START Input records

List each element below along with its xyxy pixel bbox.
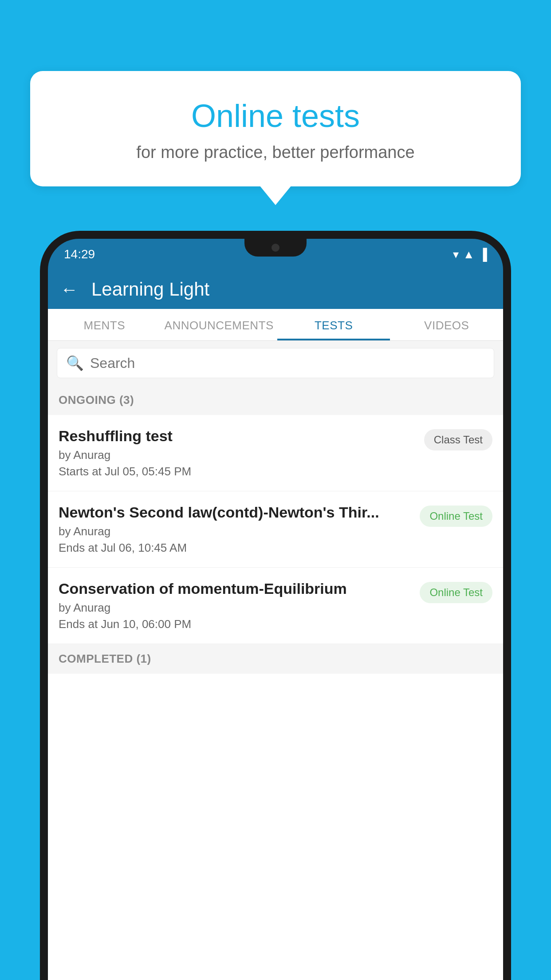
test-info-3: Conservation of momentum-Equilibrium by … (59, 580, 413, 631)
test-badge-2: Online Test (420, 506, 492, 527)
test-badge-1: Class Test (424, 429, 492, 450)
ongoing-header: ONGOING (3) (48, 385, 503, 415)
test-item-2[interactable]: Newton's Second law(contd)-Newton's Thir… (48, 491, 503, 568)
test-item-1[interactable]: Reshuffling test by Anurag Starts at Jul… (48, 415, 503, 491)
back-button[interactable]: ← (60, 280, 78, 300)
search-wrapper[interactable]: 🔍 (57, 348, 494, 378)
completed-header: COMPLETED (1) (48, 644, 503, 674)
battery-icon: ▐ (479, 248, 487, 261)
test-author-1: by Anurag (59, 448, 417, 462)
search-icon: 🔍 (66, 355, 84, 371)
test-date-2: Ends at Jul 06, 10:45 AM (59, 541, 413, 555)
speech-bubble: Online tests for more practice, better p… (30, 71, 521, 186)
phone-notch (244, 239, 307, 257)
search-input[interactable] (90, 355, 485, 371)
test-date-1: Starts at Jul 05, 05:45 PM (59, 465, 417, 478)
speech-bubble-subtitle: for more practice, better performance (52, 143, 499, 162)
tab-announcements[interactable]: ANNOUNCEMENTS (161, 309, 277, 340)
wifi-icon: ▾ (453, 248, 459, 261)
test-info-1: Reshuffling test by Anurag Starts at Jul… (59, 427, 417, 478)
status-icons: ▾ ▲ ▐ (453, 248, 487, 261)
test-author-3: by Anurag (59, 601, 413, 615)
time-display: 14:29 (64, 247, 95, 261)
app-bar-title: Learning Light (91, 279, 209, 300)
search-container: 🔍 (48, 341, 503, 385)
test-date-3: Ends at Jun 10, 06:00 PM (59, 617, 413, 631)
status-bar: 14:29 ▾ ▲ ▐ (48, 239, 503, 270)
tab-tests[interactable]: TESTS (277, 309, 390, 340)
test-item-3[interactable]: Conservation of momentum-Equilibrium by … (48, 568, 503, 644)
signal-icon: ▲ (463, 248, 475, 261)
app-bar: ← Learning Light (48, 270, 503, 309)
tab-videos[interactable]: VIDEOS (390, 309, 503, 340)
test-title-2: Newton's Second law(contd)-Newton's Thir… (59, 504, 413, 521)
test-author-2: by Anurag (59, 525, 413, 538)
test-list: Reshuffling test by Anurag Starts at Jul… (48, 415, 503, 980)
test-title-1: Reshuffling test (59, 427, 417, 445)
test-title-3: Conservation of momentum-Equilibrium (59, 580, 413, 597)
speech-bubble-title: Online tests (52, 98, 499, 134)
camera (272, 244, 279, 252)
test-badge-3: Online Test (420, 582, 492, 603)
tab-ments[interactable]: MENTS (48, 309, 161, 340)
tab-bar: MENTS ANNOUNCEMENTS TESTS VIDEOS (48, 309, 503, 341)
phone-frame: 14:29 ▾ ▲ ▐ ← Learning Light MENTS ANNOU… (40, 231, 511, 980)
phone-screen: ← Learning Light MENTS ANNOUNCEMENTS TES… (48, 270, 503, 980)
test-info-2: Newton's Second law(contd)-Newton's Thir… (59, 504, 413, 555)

END Input records

## What is expected
What this exercise asks for is every line of the data above with the word "info".

## Solved problem
test-info-3: Conservation of momentum-Equilibrium by … (59, 580, 413, 631)
test-info-1: Reshuffling test by Anurag Starts at Jul… (59, 427, 417, 478)
test-info-2: Newton's Second law(contd)-Newton's Thir… (59, 504, 413, 555)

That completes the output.